← Back to context

Comment by steveklabnik

3 days ago

> How does this work under the hood? Does Ruby keep a giant map of all strings in the application to check new strings against to see if it can dedupe?

1. Strings have a flag (FL_FREEZE) that are set when the string is frozen. This is checked whenever a string would be mutated, to prevent it.

2. There is an interned string table for frozen strings.

> Does it keep a reference count to each unique string that requires a set lookup to update on each string instance’s deallocation?

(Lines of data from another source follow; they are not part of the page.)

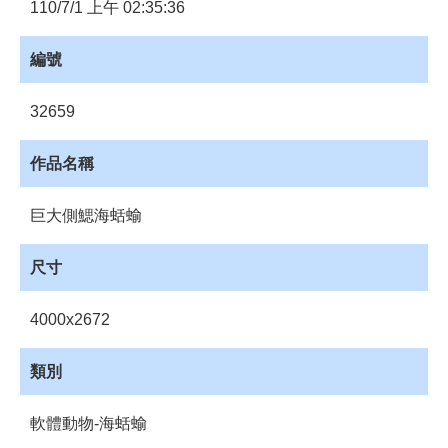
員
110/7/1 上午 02:35:36
登
入
編號
網
站
32659
導
覽
作品名稱
購
物
巨大側鰓海蛞蝓
車
下
尺寸
載
管
4000x2672
理
資
類別
源
管
軟體動物-海蛞蝓
理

This I am less sure about, I poked around in the implementation for a bit, but I am not sure of this answer. It appears to me that it just deletes it, but that cannot be right, I suspect I'm missing something, I only dig around in Ruby internals once or twice a year :)

There's no need for ref counting, since Ruby has a mark & sweep GC.

The interned string table uses weak references. Any string added to the interned string tables has the `FL_FSTR` flag set to it, and when a string a freed, if it has that flag the GC knowns to remove it from the interned string table.

The keyword to know to search for this in the VM is `fstring`, that's what interned strings are called internally:

- https://github.com/ruby/ruby/blob/b146eae3b5e9154d3fb692e8fe...

- https://github.com/ruby/ruby/blob/b146eae3b5e9154d3fb692e8fe...

  • Ah, the value of FL_FSTR was what I was missing, I had followed this code into rb_gc_free_fstring without realizing what FL_FSTR meant. Thank you!